In one embodiment, step 1 may specifically include:

step 1.1, mixing hafnium oxide powder and tantalum oxide powder to obtain a uniformly mixed oxide mixture.

Specifically, according to the formula Hf of hafnium tantalate produced _n Ta ₂ O _2n+5 (n=4-10), ball milling hafnium oxide and tantalum oxide powder with corresponding molar ratio to obtain oxide mixture with homogeneous mixing.

Step 1.2, performing primary sintering on the oxide mixture, and then cooling to room temperature to obtain the sintered oxide mixture.

Alternatively, the temperature of the first sintering is 1300-1500 ℃.
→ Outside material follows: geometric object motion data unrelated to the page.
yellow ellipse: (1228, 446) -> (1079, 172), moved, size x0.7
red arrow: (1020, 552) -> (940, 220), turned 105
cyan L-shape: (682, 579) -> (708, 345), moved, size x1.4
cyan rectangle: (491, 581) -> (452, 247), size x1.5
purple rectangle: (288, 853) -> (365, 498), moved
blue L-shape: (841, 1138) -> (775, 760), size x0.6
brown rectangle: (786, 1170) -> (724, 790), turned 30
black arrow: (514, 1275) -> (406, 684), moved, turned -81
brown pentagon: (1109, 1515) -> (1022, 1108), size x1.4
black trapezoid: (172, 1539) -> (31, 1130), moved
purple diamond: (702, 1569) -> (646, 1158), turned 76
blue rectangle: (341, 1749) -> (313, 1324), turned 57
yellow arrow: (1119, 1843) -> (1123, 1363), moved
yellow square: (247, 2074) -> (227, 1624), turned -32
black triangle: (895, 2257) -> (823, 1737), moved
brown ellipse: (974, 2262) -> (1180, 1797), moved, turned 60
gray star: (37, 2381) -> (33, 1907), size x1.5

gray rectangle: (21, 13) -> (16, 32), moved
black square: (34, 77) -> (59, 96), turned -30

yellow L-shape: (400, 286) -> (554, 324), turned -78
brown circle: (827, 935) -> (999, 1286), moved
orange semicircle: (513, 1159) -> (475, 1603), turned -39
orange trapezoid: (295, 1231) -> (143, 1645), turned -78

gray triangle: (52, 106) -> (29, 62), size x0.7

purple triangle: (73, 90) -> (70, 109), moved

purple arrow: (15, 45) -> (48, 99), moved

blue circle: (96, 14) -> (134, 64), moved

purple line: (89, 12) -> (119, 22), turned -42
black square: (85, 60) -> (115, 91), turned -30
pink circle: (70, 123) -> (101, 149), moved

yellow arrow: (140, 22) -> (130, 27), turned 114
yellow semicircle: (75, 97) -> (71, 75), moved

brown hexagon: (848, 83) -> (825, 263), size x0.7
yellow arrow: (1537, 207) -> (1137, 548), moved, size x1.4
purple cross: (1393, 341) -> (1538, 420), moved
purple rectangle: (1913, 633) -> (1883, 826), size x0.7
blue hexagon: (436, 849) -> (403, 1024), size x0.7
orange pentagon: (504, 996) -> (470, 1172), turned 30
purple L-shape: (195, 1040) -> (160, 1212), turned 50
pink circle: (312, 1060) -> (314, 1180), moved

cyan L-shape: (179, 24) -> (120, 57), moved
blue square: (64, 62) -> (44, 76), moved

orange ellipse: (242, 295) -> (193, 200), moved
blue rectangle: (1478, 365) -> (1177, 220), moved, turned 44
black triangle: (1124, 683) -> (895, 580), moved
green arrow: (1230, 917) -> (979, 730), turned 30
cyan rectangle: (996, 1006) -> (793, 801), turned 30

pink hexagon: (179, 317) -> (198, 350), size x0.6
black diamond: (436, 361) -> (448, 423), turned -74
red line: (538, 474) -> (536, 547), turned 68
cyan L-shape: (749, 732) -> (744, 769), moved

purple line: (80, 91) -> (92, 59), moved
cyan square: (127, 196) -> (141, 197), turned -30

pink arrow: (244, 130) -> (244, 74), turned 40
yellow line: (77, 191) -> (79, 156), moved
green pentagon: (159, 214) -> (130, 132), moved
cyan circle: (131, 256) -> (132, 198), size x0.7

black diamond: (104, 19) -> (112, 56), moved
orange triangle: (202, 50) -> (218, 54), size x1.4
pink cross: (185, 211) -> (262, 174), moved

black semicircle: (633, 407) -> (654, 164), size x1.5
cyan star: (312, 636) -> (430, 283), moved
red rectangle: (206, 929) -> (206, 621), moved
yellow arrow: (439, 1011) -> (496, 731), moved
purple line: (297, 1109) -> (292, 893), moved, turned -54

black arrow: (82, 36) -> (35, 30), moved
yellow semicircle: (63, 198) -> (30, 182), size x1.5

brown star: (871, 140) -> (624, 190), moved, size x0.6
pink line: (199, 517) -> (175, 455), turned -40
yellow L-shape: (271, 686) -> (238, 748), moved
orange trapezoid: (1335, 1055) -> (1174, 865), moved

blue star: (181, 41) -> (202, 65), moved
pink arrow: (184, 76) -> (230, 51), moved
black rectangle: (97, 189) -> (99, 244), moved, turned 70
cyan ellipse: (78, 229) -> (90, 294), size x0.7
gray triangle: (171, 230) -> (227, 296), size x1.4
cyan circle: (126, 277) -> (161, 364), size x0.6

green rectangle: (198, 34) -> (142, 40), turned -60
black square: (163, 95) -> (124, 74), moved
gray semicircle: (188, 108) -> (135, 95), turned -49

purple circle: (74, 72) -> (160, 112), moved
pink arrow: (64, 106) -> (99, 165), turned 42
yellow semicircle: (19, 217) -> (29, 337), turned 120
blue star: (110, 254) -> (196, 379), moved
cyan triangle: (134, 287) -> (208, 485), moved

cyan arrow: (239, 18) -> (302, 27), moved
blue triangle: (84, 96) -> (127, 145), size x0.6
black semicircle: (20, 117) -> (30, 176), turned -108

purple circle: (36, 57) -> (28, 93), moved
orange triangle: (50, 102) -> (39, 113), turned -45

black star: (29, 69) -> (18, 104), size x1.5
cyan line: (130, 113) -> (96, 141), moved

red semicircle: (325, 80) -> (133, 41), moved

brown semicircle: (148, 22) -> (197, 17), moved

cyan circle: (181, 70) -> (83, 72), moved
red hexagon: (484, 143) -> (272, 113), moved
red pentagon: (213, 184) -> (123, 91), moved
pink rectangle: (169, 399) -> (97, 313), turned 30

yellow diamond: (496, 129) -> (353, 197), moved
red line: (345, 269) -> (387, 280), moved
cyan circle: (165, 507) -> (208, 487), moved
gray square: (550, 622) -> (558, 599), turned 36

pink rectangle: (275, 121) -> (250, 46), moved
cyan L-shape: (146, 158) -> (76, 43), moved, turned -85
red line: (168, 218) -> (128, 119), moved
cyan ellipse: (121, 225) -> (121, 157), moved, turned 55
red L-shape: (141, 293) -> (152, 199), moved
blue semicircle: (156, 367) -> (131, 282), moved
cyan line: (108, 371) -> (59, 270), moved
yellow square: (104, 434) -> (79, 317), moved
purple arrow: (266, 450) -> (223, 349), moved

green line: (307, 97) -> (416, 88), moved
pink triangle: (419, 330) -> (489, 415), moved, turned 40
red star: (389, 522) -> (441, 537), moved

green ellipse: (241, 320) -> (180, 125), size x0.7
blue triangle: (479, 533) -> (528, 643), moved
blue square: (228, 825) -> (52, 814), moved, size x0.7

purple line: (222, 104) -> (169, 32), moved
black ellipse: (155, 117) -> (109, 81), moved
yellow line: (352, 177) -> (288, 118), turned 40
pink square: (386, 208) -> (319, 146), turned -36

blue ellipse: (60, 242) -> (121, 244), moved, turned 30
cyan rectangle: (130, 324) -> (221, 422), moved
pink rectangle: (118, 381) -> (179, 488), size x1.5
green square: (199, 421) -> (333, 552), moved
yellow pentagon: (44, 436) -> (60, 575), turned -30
Specifically, the oxide mixture is sintered for the first time at 1300-1500 ℃ for 12-24 hours, and then the temperature is reduced to room temperature, so as to obtain the sintered oxide mixture.

Optionally, the cooling rate is 5-10 ℃/min.

And 1.3, pressing the sintered oxide mixture into a tablet shape at room temperature to obtain the ceramic tablet.

Specifically, the phase purity of the obtained hafnium tantalate powder was confirmed by XRD (X-ray diffraction) before compacting, and after confirming that there was no problem, compacting was performed. During pressing, the sintered oxide mixture is pressed into tablets at room temperature by a tablet press, the mass is 5-20 g, the pressure is 10 tons, and the diameter of a die is 1 inch.

And 1.4, performing secondary sintering on the ceramic sheet, and then cooling to room temperature to obtain the hafnium tantalate ceramic target.

Optionally, the temperature of the second sintering is 1400-1600 ℃.

Optionally, the thickness of the hafnium tantalate ceramic target is 3-10 mm.

Specifically, the ceramic sheet is sintered for the second time at 1400-1600 ℃ for 24 hours, and then the temperature is reduced to room temperature with the temperature reduction rate of 5-10 ℃/min. The secondary sintering can enable the obtained hafnium tantalate ceramic target material to be more compact, and prevent particles/powder from splashing during laser irradiation.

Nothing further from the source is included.